-- The input follows --
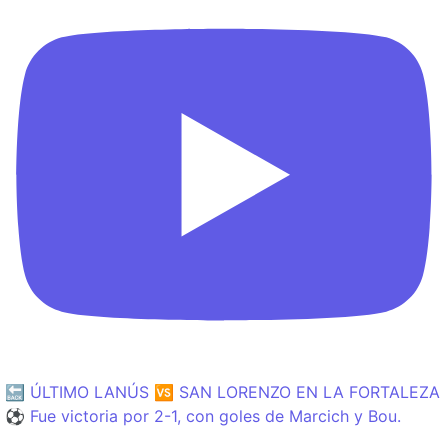
🔙 ÚLTIMO LANÚS 🆚 SAN LORENZO EN LA FORTALEZA
⚽️ Fue victoria por 2-1, con goles de Marcich y Bou.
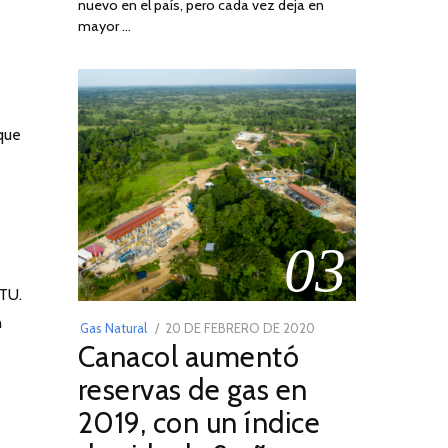
nuevo en el país, pero cada vez deja en
2022
mayor …
que
03
BTU.
n
POSTED
Gas Natural
20 DE FEBRERO DE 2020
10
Canacol aumentó
ON
DE
JULIO
reservas de gas en
DE
2019, con un índice
2025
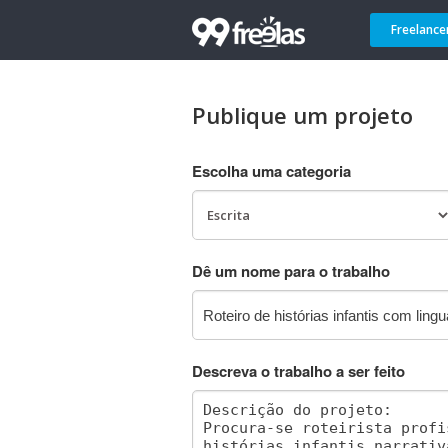
Freelance
Publique um projeto
Escolha uma categoria
Dê um nome para o trabalho
Descreva o trabalho a ser feito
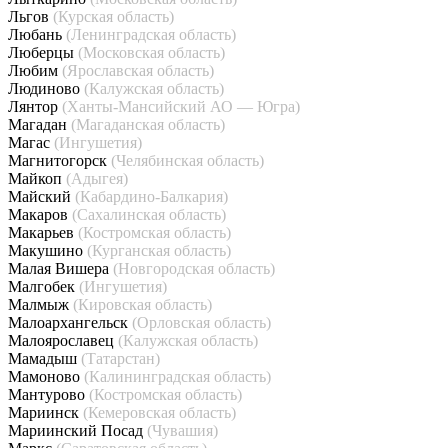
Льгов
(Курская область)
Любань
(Ленинградская область)
Люберцы
(Московская область)
Любим
(Ярославская область)
Людиново
(Калужская область)
Лянтор
(Ханты-Мансийский АО — Югра)
Магадан
(Магаданская область)
Магас
(Ингушетия)
Магнитогорск
(Челябинская область)
Майкоп
(Адыгея)
Майский
(Кабардино-Балкария)
Макаров
(Сахалинская область)
Макарьев
(Костромская область)
Макушино
(Курганская область)
Малая Вишера
(Новгородская область)
Малгобек
(Ингушетия)
Малмыж
(Кировская область)
Малоархангельск
(Орловская область)
Малоярославец
(Калужская область)
Мамадыш
(Татарстан)
Мамоново
(Калининградская область)
Мантурово
(Костромская область)
Мариинск
(Кемеровская область)
Мариинский Посад
(Чувашия)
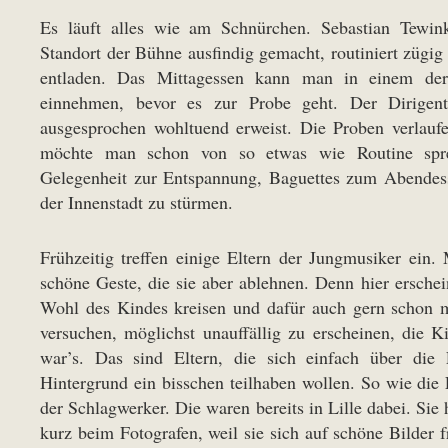
Es läuft alles wie am Schnürchen. Sebastian Tewin
Standort der Bühne ausfindig gemacht, routiniert züg
entladen. Das Mittagessen kann man in einem der
einnehmen, bevor es zur Probe geht. Der Dirigent 
ausgesprochen wohltuend erweist. Die Proben verlaufen 
möchte man schon von so etwas wie Routine spr
Gelegenheit zur Entspannung, Baguettes zum Abendesse
der Innenstadt zu stürmen.
Frühzeitig treffen einige Eltern der Jungmusiker ein. 
schöne Geste, die sie aber ablehnen. Denn hier erschei
Wohl des Kindes kreisen und dafür auch gern schon m
versuchen, möglichst unauffällig zu erscheinen, die K
war’s. Das sind Eltern, die sich einfach über die
Hintergrund ein bisschen teilhaben wollen. So wie die
der Schlagwerker. Die waren bereits in Lille dabei. S
kurz beim Fotografen, weil sie sich auf schöne Bilder 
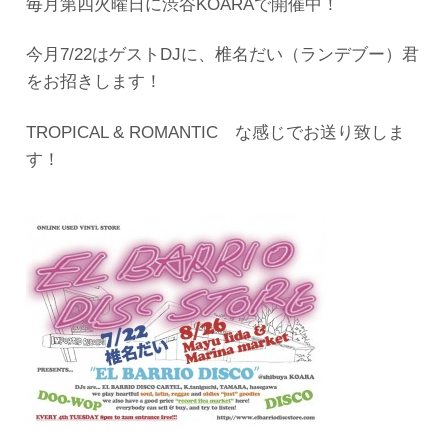
毎月第四火曜日に渋谷KOARAで開催中！
今月7/22はゲストDJに、椎名だい（ランデブー）君
をお招きします！
TROPICAL & ROMANTIC な感じでお送り致しま
す！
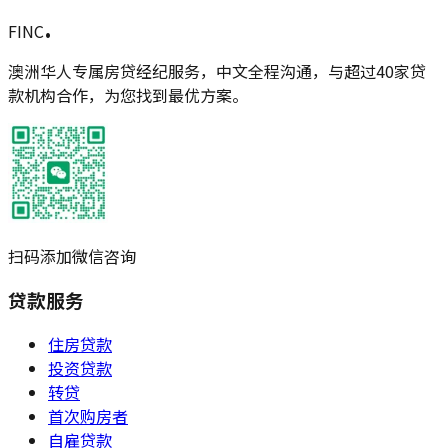
.
FINC
澳洲华人专属房贷经纪服务，中文全程沟通，与超过40家贷
款机构合作，为您找到最优方案。
扫码添加微信咨询
贷款服务
住房贷款
投资贷款
转贷
首次购房者
自雇贷款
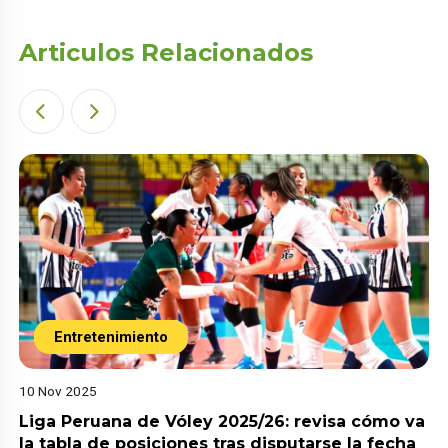
Articulos Relacionados
Entretenimiento
10 Nov 2025
Liga Peruana de Vóley 2025/26: revisa cómo va
la tabla de posiciones tras disputarse la fecha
-- The input concluded --
▸ Exercise brief: Please give the records again word for word, omitting all images.

▸ Output of the task:
🔙 ÚLTIMO LANÚS 🆚 SAN LORENZO EN LA FORTALEZA
⚽️ Fue victoria por 2-1, con goles de Marcich y Bou.
nuevo en el país, pero cada vez deja en
2022
mayor …
que
03
BTU.
n
POSTED
Gas Natural
20 DE FEBRERO DE 2020
10
Canacol aumentó
ON
DE
JULIO
reservas de gas en
DE
2019, con un índice
2025
Freelance
Publique um projeto
Escolha uma categoria
Dê um nome para o trabalho
Descreva o trabalho a ser feito
Льгов
(Курская область)
Любань
(Ленинградская область)
Люберцы
(Московская область)
Любим
(Ярославская область)
Людиново
(Калужская область)
Лянтор
(Ханты-Мансийский АО — Югра)
Магадан
(Магаданская область)
Магас
(Ингушетия)
Магнитогорск
(Челябинская область)
Майкоп
(Адыгея)
Майский
(Кабардино-Балкария)
Макаров
(Сахалинская область)
Макарьев
(Костромская область)
Макушино
(Курганская область)
Малая Вишера
(Новгородская область)
Малгобек
(Ингушетия)
Малмыж
(Кировская область)
Малоархангельск
(Орловская область)
Малоярославец
(Калужская область)
Мамадыш
(Татарстан)
Мамоново
(Калининградская область)
Мантурово
(Костромская область)
Мариинск
(Кемеровская область)
Мариинский Посад
(Чувашия)
Es läuft alles wie am Schnürchen. Sebastian Tewin
Standort der Bühne ausfindig gemacht, routiniert züg
entladen. Das Mittagessen kann man in einem der
einnehmen, bevor es zur Probe geht. Der Dirigent 
ausgesprochen wohltuend erweist. Die Proben verlaufen 
möchte man schon von so etwas wie Routine spr
Gelegenheit zur Entspannung, Baguettes zum Abendesse
der Innenstadt zu stürmen.
Frühzeitig treffen einige Eltern der Jungmusiker ein. 
schöne Geste, die sie aber ablehnen. Denn hier erschei
Wohl des Kindes kreisen und dafür auch gern schon m
versuchen, möglichst unauffällig zu erscheinen, die K
war’s. Das sind Eltern, die sich einfach über die
Hintergrund ein bisschen teilhaben wollen. So wie die
der Schlagwerker. Die waren bereits in Lille dabei. S
kurz beim Fotografen, weil sie sich auf schöne Bilder 
毎月第四火曜日に渋谷KOARAで開催中！
今月7/22はゲストDJに、椎名だい（ランデブー）君
をお招きします！
TROPICAL & ROMANTIC な感じでお送り致しま
す！
.
FINC
澳洲华人专属房贷经纪服务，中文全程沟通，与超过40家贷
款机构合作，为您找到最优方案。
扫码添加微信咨询
贷款服务
住房贷款
投资贷款
转贷
首次购房者
自雇贷款
Articulos Relacionados
Entretenimiento
10 Nov 2025
Liga Peruana de Vóley 2025/26: revisa cómo va
la tabla de posiciones tras disputarse la fecha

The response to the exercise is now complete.